Top of SOURCE INFORMATION

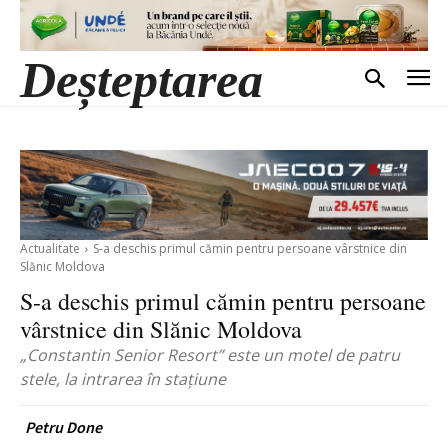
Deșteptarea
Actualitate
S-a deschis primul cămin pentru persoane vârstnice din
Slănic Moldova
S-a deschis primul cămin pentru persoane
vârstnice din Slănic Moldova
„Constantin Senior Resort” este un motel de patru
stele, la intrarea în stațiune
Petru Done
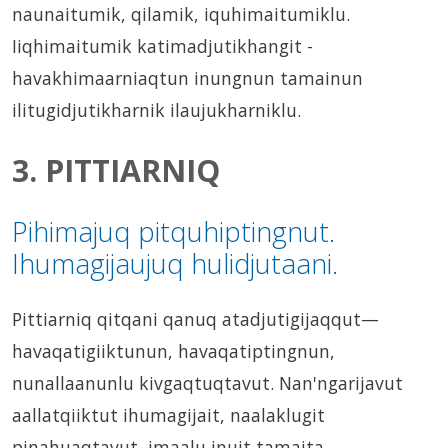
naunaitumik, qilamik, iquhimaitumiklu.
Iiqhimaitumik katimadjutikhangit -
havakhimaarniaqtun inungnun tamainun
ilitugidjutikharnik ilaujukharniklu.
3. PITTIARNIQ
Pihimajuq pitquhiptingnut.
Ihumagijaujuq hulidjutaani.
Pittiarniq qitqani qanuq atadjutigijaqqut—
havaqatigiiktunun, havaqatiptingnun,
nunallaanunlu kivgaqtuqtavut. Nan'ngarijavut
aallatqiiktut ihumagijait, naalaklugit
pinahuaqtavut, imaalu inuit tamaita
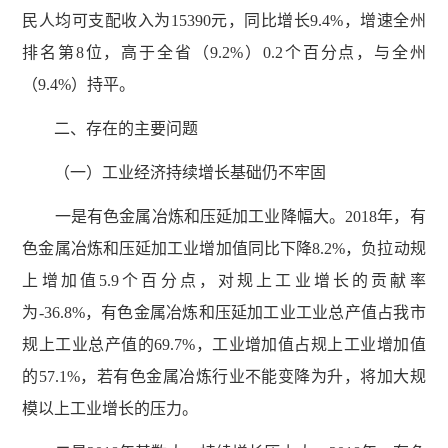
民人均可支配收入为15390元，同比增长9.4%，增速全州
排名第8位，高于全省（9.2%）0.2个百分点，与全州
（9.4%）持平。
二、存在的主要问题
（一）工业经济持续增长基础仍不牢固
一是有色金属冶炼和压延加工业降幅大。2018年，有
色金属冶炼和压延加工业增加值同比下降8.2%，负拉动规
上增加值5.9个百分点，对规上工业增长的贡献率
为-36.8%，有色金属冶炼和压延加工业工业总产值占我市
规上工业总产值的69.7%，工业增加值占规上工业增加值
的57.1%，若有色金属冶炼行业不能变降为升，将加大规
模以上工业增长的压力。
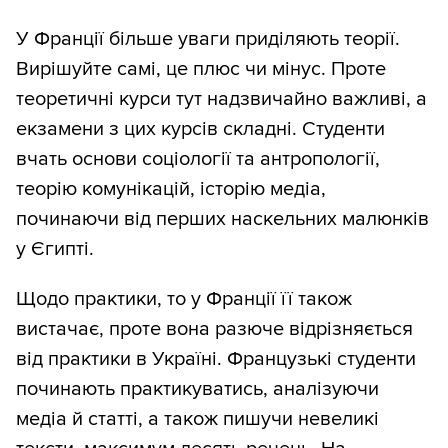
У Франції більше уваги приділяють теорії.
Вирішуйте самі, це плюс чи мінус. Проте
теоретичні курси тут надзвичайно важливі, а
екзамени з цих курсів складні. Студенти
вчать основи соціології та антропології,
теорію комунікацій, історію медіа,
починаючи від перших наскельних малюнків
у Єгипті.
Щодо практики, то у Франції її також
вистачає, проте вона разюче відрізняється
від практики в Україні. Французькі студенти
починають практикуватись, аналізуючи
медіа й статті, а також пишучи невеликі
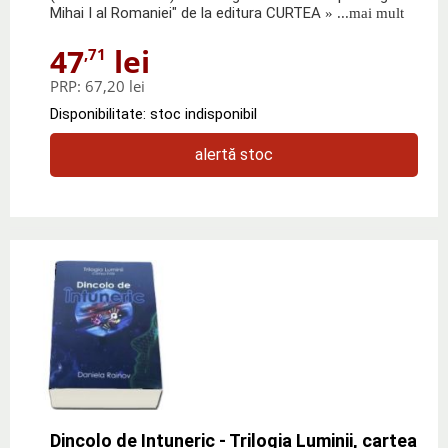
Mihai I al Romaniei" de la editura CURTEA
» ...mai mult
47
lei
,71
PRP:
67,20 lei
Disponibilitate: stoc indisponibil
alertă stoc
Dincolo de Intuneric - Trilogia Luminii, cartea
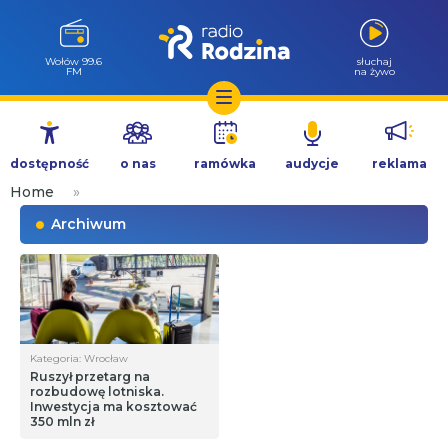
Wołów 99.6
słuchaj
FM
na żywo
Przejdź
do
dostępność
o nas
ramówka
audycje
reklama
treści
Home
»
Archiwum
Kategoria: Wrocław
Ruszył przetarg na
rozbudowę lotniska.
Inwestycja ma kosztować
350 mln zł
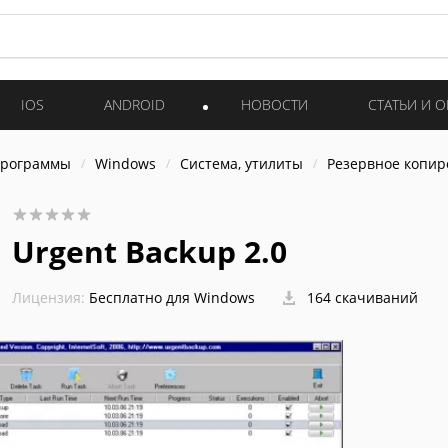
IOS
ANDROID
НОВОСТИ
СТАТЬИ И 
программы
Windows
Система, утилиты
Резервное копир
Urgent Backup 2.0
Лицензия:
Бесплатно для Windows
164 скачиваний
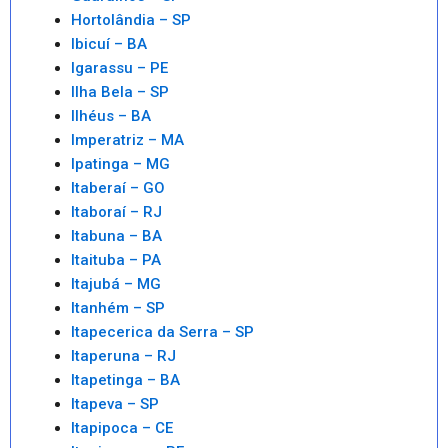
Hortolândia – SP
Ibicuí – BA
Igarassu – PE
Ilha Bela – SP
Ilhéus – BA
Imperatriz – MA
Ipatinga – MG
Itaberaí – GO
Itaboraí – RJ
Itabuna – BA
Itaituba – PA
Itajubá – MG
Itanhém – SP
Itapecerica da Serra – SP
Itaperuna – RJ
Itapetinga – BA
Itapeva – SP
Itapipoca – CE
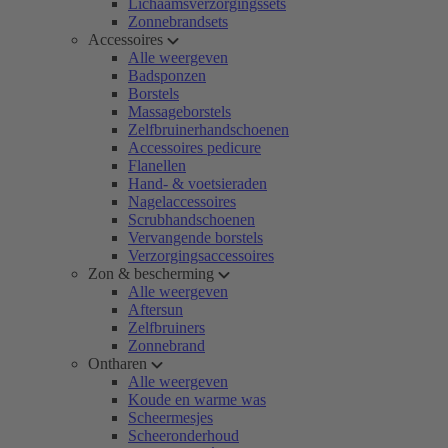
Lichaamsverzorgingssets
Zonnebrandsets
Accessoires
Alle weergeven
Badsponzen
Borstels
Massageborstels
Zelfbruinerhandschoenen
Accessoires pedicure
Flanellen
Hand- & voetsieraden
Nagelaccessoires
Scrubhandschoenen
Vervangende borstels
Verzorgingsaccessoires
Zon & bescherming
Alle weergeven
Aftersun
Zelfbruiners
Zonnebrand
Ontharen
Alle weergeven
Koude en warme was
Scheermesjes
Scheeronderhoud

Bottom of SOURCE INFORMATION
Top of SOURCE INFORMATION

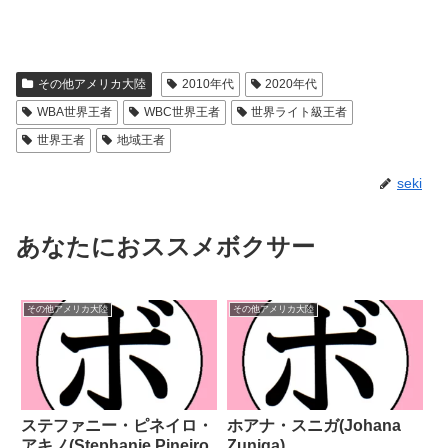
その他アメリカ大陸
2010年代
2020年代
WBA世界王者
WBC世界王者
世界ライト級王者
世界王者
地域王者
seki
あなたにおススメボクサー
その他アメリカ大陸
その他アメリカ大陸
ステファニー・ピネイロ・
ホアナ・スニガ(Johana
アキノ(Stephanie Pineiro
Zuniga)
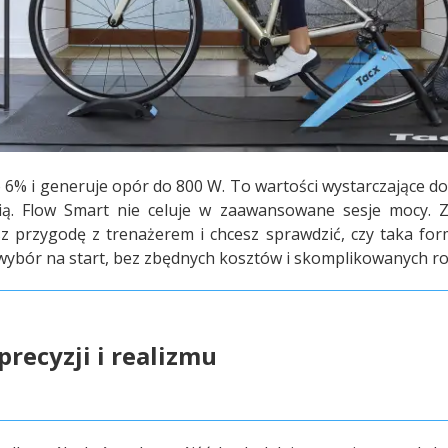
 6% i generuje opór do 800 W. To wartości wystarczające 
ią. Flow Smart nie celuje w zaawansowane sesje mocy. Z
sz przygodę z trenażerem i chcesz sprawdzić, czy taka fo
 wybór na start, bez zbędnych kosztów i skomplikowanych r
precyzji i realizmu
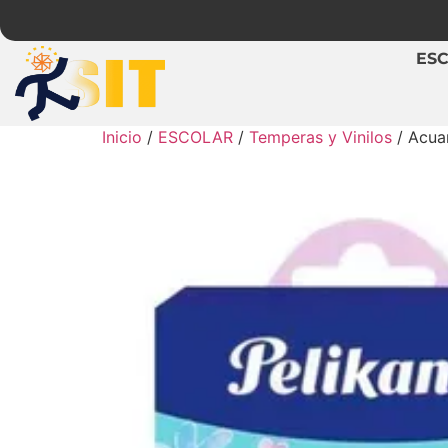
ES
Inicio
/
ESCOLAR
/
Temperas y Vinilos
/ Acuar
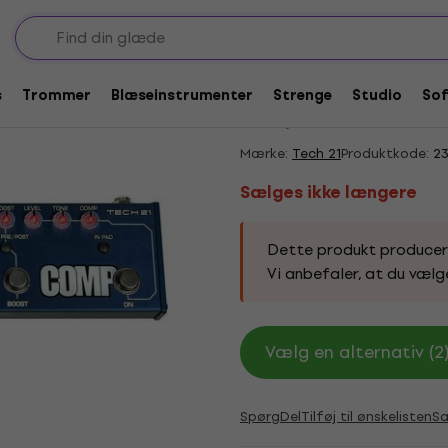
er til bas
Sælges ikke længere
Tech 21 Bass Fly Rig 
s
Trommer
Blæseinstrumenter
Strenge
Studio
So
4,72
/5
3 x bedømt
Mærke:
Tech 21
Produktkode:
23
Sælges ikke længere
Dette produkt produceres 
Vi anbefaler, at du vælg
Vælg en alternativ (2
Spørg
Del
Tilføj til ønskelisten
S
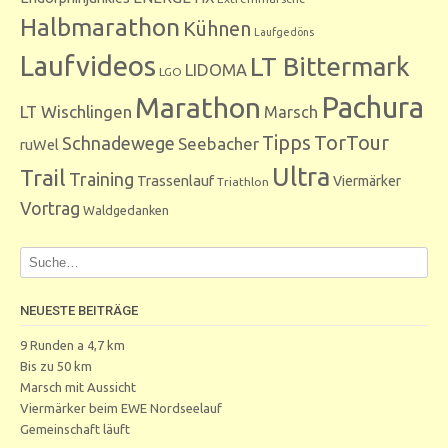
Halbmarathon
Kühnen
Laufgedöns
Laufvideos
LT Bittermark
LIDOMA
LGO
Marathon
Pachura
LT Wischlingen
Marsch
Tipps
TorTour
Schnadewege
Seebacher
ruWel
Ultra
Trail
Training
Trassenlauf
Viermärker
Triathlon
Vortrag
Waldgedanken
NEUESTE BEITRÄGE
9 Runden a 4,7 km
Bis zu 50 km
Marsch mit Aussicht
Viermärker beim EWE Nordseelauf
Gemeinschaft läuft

Bottom of SOURCE INFORMATION

=== YOUR ASSIGNMENT ===
The expected output is the lines above from the one containing "Ipatinga – MG" to the one containing "Nagelaccessoires", both ends included, reproduced exactly with every picture left out.

=== EXERCISE RESPONSE ===
Ipatinga – MG
Itaberaí – GO
Itaboraí – RJ
Itabuna – BA
Itaituba – PA
Itajubá – MG
Itanhém – SP
Itapecerica da Serra – SP
Itaperuna – RJ
Itapetinga – BA
Itapeva – SP
Itapipoca – CE
Lichaamsverzorgingssets
Zonnebrandsets
Accessoires
Alle weergeven
Badsponzen
Borstels
Massageborstels
Zelfbruinerhandschoenen
Accessoires pedicure
Flanellen
Hand- & voetsieraden
Nagelaccessoires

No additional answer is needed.